**WORK ITEM**
I would like the lines below, from the one with "partnerstvu s Gradom" through the one with "colectia noastra variata", copied exactly and without any pictures.

Saved entries:
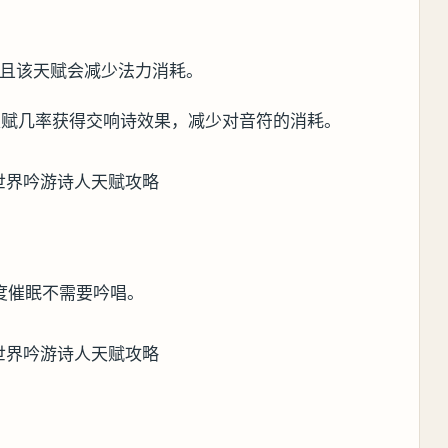
，且该天赋会减少法力消耗。
天赋几率获得交响诗效果，减少对音符的消耗。
度催眠不需要吟唱。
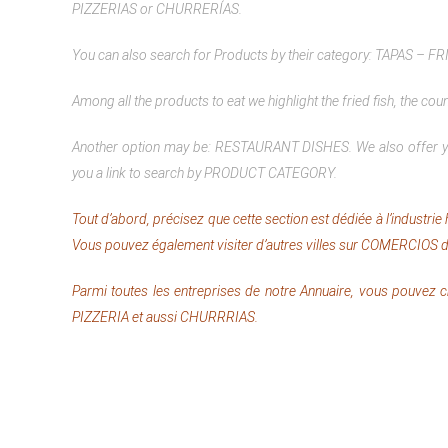
PIZZERIAS or CHURRERÍAS.
You can also search for Products by their category: TAPAS
Among all the products to eat we highlight the fried fish, the co
Another option may be: RESTAURANT DISHES.
We also offer 
you a link to search by PRODUCT CATEGORY.
Tout d’abord, précisez que cette section est dédiée à l’industri
Vous pouvez également visiter d’autres villes sur COMERCIOS d
Parmi toutes les entreprises de notre Annuaire, vous pou
PIZZERIA et aussi CHURRRIAS.
Comments (1)
Sergio Ruiz Valle
2022-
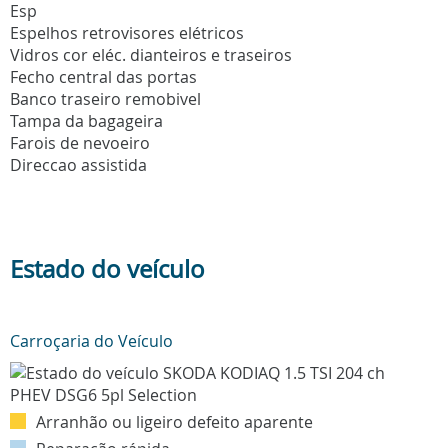
Esp
Espelhos retrovisores elétricos
Vidros cor eléc. dianteiros e traseiros
Fecho central das portas
Banco traseiro remobivel
Tampa da bagageira
Farois de nevoeiro
Direccao assistida
Estado do veículo
Carroçaria do Veículo
Arranhão ou ligeiro defeito aparente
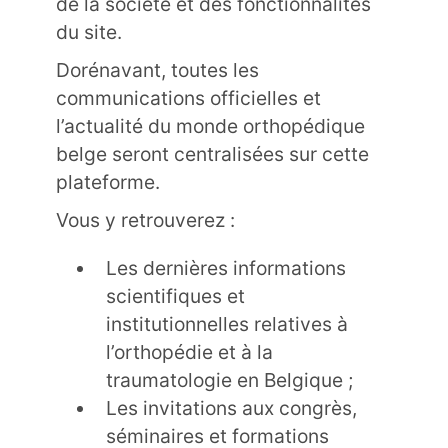
de la société et des fonctionnalités
du site.
Dorénavant, toutes les
communications officielles et
l’actualité du monde orthopédique
belge seront centralisées sur cette
plateforme.
Vous y retrouverez :
Les dernières informations
scientifiques et
institutionnelles relatives à
l’orthopédie et à la
traumatologie en Belgique ;
Les invitations aux congrès,
séminaires et formations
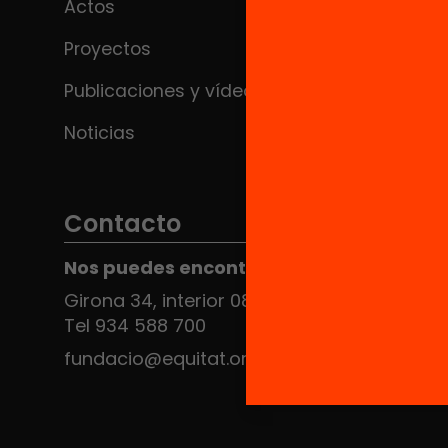
Actos
Proyectos
Publicaciones y vídeos
Noticias
Contacto
Nos puedes encontrar en el HUB Social
Girona 34, interior 08010 Barcelona
Tel 934 588 700
fundacio@equitat.org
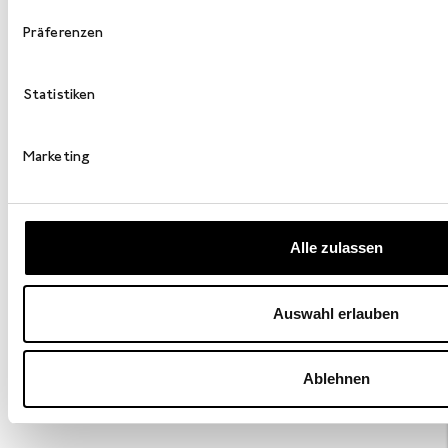
Präferenzen
Statistiken
Marketing
Alle zulassen
Auswahl erlauben
Ablehnen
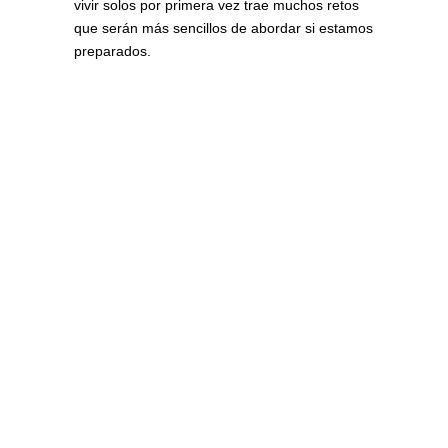
vivir solos por primera vez trae muchos retos
que serán más sencillos de abordar si estamos
preparados.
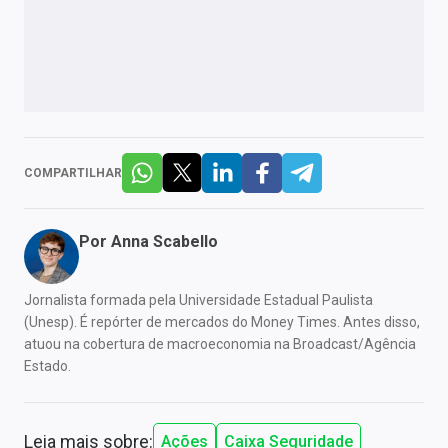
COMPARTILHAR
Por
Anna Scabello
Jornalista formada pela Universidade Estadual Paulista
(Unesp). É repórter de mercados do Money Times. Antes disso,
atuou na cobertura de macroeconomia na Broadcast/Agência
Estado.
Leia mais sobre:
Ações
Caixa Seguridade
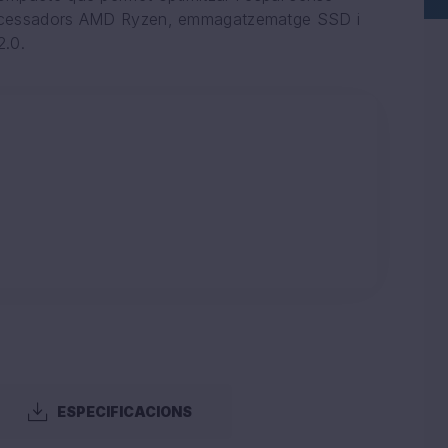
processadors AMD Ryzen, emmagatzematge SSD i
2.0.
ESPECIFICACIONS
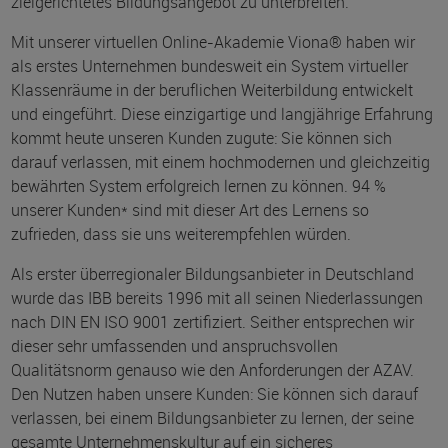
zielgerichtetes Bildungsangebot zu unterbreiten.
Mit unserer virtuellen Online-Akademie Viona® haben wir
als erstes Unternehmen bundesweit ein System virtueller
Klassenräume in der beruflichen Weiterbildung entwickelt
und eingeführt. Diese einzigartige und langjährige Erfahrung
kommt heute unseren Kunden zugute: Sie können sich
darauf verlassen, mit einem hochmodernen und gleichzeitig
bewährten System erfolgreich lernen zu können. 94 %
unserer Kunden* sind mit dieser Art des Lernens so
zufrieden, dass sie uns weiterempfehlen würden.
Als erster überregionaler Bildungsanbieter in Deutschland
wurde das IBB bereits 1996 mit all seinen Niederlassungen
nach DIN EN ISO 9001 zertifiziert. Seither entsprechen wir
dieser sehr umfassenden und anspruchsvollen
Qualitätsnorm genauso wie den Anforderungen der AZAV.
Den Nutzen haben unsere Kunden: Sie können sich darauf
verlassen, bei einem Bildungsanbieter zu lernen, der seine
gesamte Unternehmenskultur auf ein sicheres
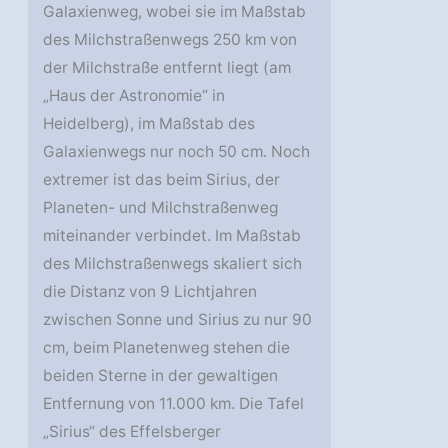
Galaxienweg, wobei sie im Maßstab
des Milchstraßenwegs 250 km von
der Milchstraße entfernt liegt (am
„Haus der Astronomie“ in
Heidelberg), im Maßstab des
Galaxienwegs nur noch 50 cm. Noch
extremer ist das beim Sirius, der
Planeten- und Milchstraßenweg
miteinander verbindet. Im Maßstab
des Milchstraßenwegs skaliert sich
die Distanz von 9 Lichtjahren
zwischen Sonne und Sirius zu nur 90
cm, beim Planetenweg stehen die
beiden Sterne in der gewaltigen
Entfernung von 11.000 km. Die Tafel
„Sirius“ des Effelsberger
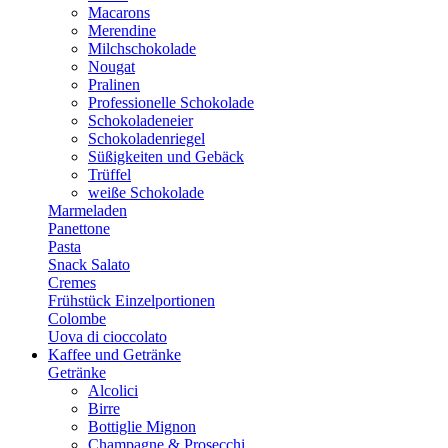
Macarons
Merendine
Milchschokolade
Nougat
Pralinen
Professionelle Schokolade
Schokoladeneier
Schokoladenriegel
Süßigkeiten und Gebäck
Trüffel
weiße Schokolade
Marmeladen
Panettone
Pasta
Snack Salato
Cremes
Frühstück Einzelportionen
Colombe
Uova di cioccolato
Kaffee und Getränke
Getränke
Alcolici
Birre
Bottiglie Mignon
Champagne & Prosecchi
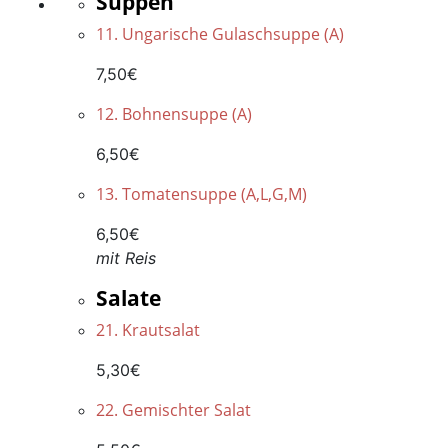
Suppen
11. Ungarische Gulaschsuppe (A)
7,50€
12. Bohnensuppe (A)
6,50€
13. Tomatensuppe (A,L,G,M)
6,50€
mit Reis
Salate
21. Krautsalat
5,30€
22. Gemischter Salat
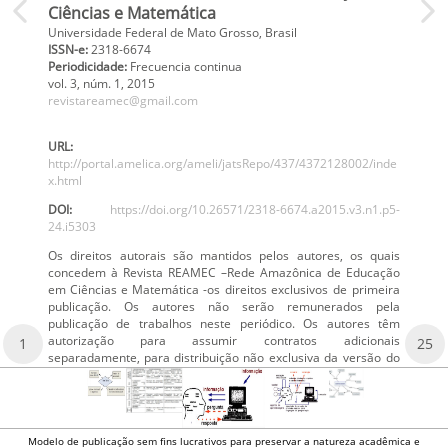
Ciências e Matemática
Universidade Federal de Mato Grosso, Brasil
ISSN-e:
2318-6674
Periodicidade:
Frecuencia continua
vol. 3
, núm. 1,
2015
revistareamec@gmail.com
URL:
http://portal.amelica.org/ameli/jatsRepo/437/4372128002/inde
x.html
DOI:
https://doi.org/10.26571/2318-6674.a2015.v3.n1.p5-
24.i5303
Os direitos autorais são mantidos pelos autores, os quais
concedem à Revista REAMEC –Rede Amazônica de Educação
em Ciências e Matemática -os direitos exclusivos de primeira
publicação. Os autores não serão remunerados pela
publicação de trabalhos neste periódico. Os autores têm
autorização para assumir contratos adicionais
1
25
separadamente, para distribuição não exclusiva da versão do
Modelo de publicação sem fins lucrativos para preservar a natureza acadêmica e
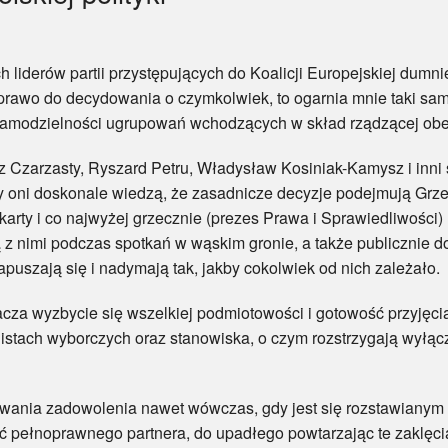
derów partii przystępujących do Koalicji Europejskiej dumnie
rawo do decydowania o czymkolwiek, to ogarnia mnie taki sam p
samodzielności ugrupowań wchodzących w skład rządzącej obe
arzasty, Ryszard Petru, Władysław Kosiniak-Kamysz i inni s
 oni doskonale wiedzą, że zasadnicze decyzje podejmują Grz
e karty i co najwyżej grzecznie (prezes Prawa i Sprawiedliwośc
 z nimi podczas spotkań w wąskim gronie, a także publicznie d
uszają się i nadymają tak, jakby cokolwiek od nich zależało.
wyzbycie się wszelkiej podmiotowości i gotowość przyjęcia s
istach wyborczych oraz stanowiska, o czym rozstrzygają wyłącz
ia zadowolenia nawet wówczas, gdy jest się rozstawianym p
ć pełnoprawnego partnera, do upadłego powtarzając te zaklęci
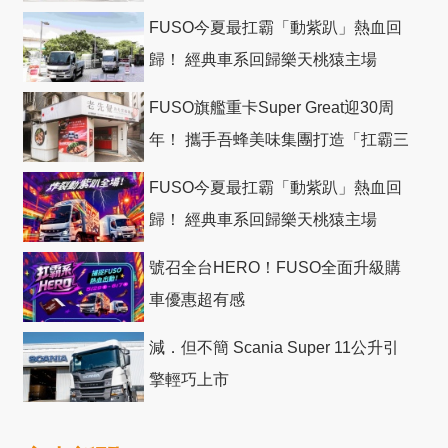
FUSO今夏最扛霸「動紫趴」熱血回
歸！ 經典車系回歸樂天桃猿主場
FUSO旗艦重卡Super Great迎30周
年！ 攜手吾蜂美味集團打造「扛霸三
十」 主題店
FUSO今夏最扛霸「動紫趴」熱血回
歸！ 經典車系回歸樂天桃猿主場
號召全台HERO！FUSO全面升級購
車優惠超有感
減．但不簡 Scania Super 11公升引
擎輕巧上市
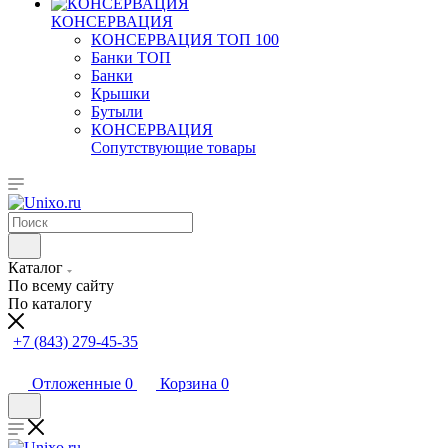
КОНСЕРВАЦИЯ
КОНСЕРВАЦИЯ ТОП 100
Банки ТОП
Банки
Крышки
Бутыли
КОНСЕРВАЦИЯ
Сопутствующие товары
Каталог
По всему сайту
По каталогу
+7 (843) 279-45-35
Отложенные
0
Корзина
0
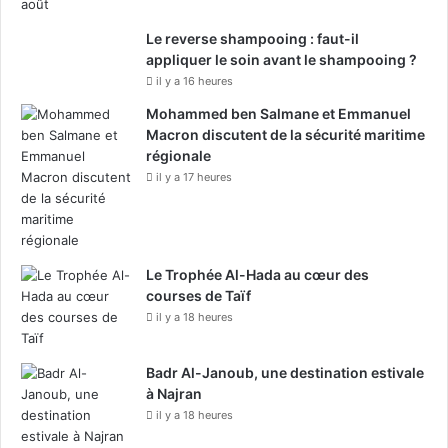
Le reverse shampooing : faut-il
appliquer le soin avant le shampooing ?
il y a 16 heures
Mohammed ben Salmane et Emmanuel
Macron discutent de la sécurité maritime
régionale
il y a 17 heures
Le Trophée Al-Hada au cœur des
courses de Taïf
il y a 18 heures
Badr Al-Janoub, une destination estivale
à Najran
il y a 18 heures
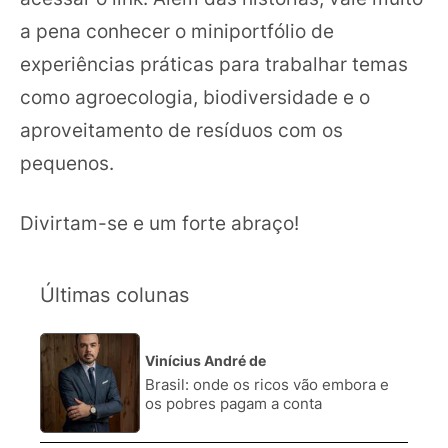
a pena conhecer o miniportfólio de
experiências práticas para trabalhar temas
como agroecologia, biodiversidade e o
aproveitamento de resíduos com os
pequenos.
Divirtam-se e um forte abraço!
Últimas colunas
Vinícius André de
1.
Brasil: onde os ricos vão embora e
os pobres pagam a conta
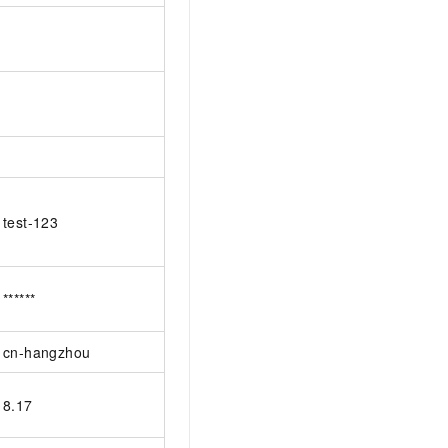
test-123
******
cn-hangzhou
8.17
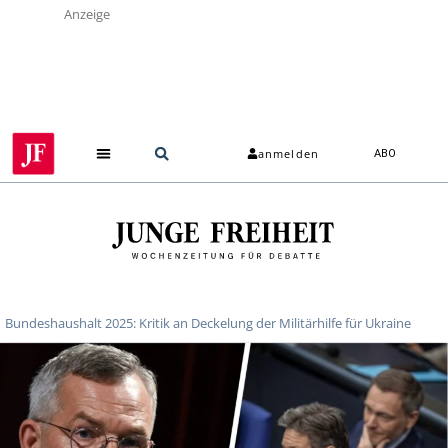
Anzeige
anmelden
ABO
Über uns
Bundeshaushalt 2025: Kritik an Deckelung der Militärhilfe für Ukraine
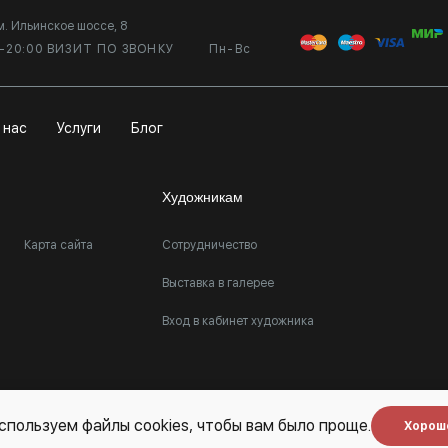
м. Ильинское шоссе, 8
0-20:00 ВИЗИТ ПО ЗВОНКУ
Пн-Вс
 нас
Услуги
Блог
Художникам
Карта сайта
Сотрудничество
Выставка в галерее
Вход в кабинет художника
спользуем файлы cookies, чтобы вам было проще.
Хорош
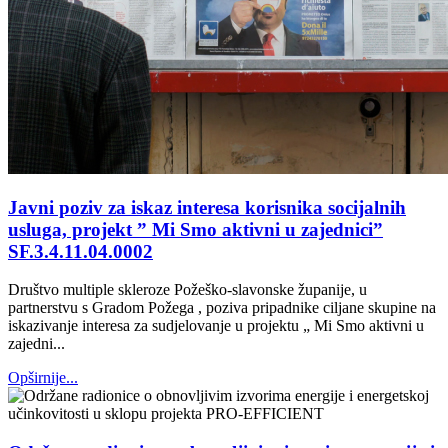
Javni poziv za iskaz interesa korisnika socijalnih
usluga, projekt ” Mi Smo aktivni u zajednici”
SF.3.4.11.04.0002
Društvo multiple skleroze Požeško-slavonske županije, u
partnerstvu s Gradom Požega , poziva pripadnike ciljane skupine na
iskazivanje interesa za sudjelovanje u projektu „ Mi Smo aktivni u
zajedni...
Opširnije...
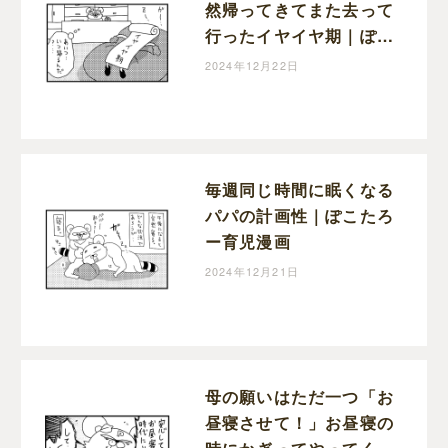
然帰ってきてまた去って
行ったイヤイヤ期｜ぽこ
たろー育児漫画
2024年12月22日
毎週同じ時間に眠くなる
パパの計画性｜ぽこたろ
ー育児漫画
2024年12月21日
母の願いはただ一つ「お
昼寝させて！」お昼寝の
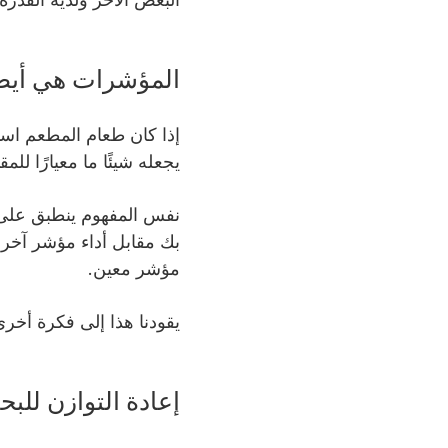
البعض الآخر ولديه القدرة 
المؤشرات هي أيضًا
إذا كان طعام المطعم استث
يجعله شيئًا ما معيارًا للمق
نفس المفهوم ينطبق على ا
بك مقابل أداء مؤشر آخر. غ
مؤشر معين.
يقودنا هذا إلى فكرة أخر
إعادة التوازن لل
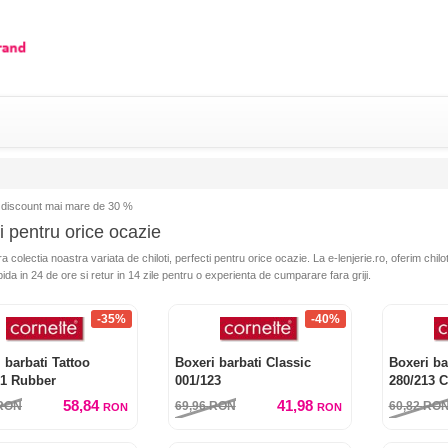
discount mai mare de 30 %
i pentru orice ocazie
colectia noastra variata de chiloti, perfecti pentru orice ocazie. La e-lenjerie.ro, oferim chilot
pida in 24 de ore si retur in 14 zile pentru o experienta de cumparare fara griji.
-35%
-40%
 barbati Tattoo
Boxeri barbati Classic
Boxeri ba
21 Rubber
001/123
280/213 
58,84
41,98
RON
69,96
RON
60,82
RO
RON
RON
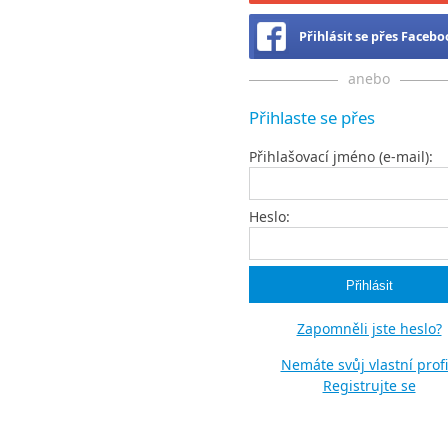
Přihlásit se přes Faceb
anebo
Přihlaste se přes
Přihlašovací jméno (e-mail):
Heslo:
Zapomněli jste heslo?
Nemáte svůj vlastní profi
Registrujte se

**TASK SOLUTION**
partnerstvu s Gradom Požega , poziva pripadnike ciljane skupine na
iskazivanje interesa za sudjelovanje u projektu „ Mi Smo aktivni u
zajedni...
Opširnije...
然帰ってきてまた去って
行ったイヤイヤ期｜ぽこ
たろー育児漫画
2024年12月22日
毎週同じ時間に眠くなる
パパの計画性｜ぽこたろ
ー育児漫画
2024年12月21日
母の願いはただ一つ「お
昼寝させて！」お昼寝の
البعض الآخر ولديه القدرة 
المؤشرات هي أيضًا
إذا كان طعام المطعم استث
يجعله شيئًا ما معيارًا للمق
نفس المفهوم ينطبق على ا
بك مقابل أداء مؤشر آخر. غ
مؤشر معين.
يقودنا هذا إلى فكرة أخر
إعادة التوازن لل
discount mai mare de 30 %
i pentru orice ocazie
colectia noastra variata de chiloti, perfecti pentru orice ocazie. La e-lenjerie.ro, oferim chilot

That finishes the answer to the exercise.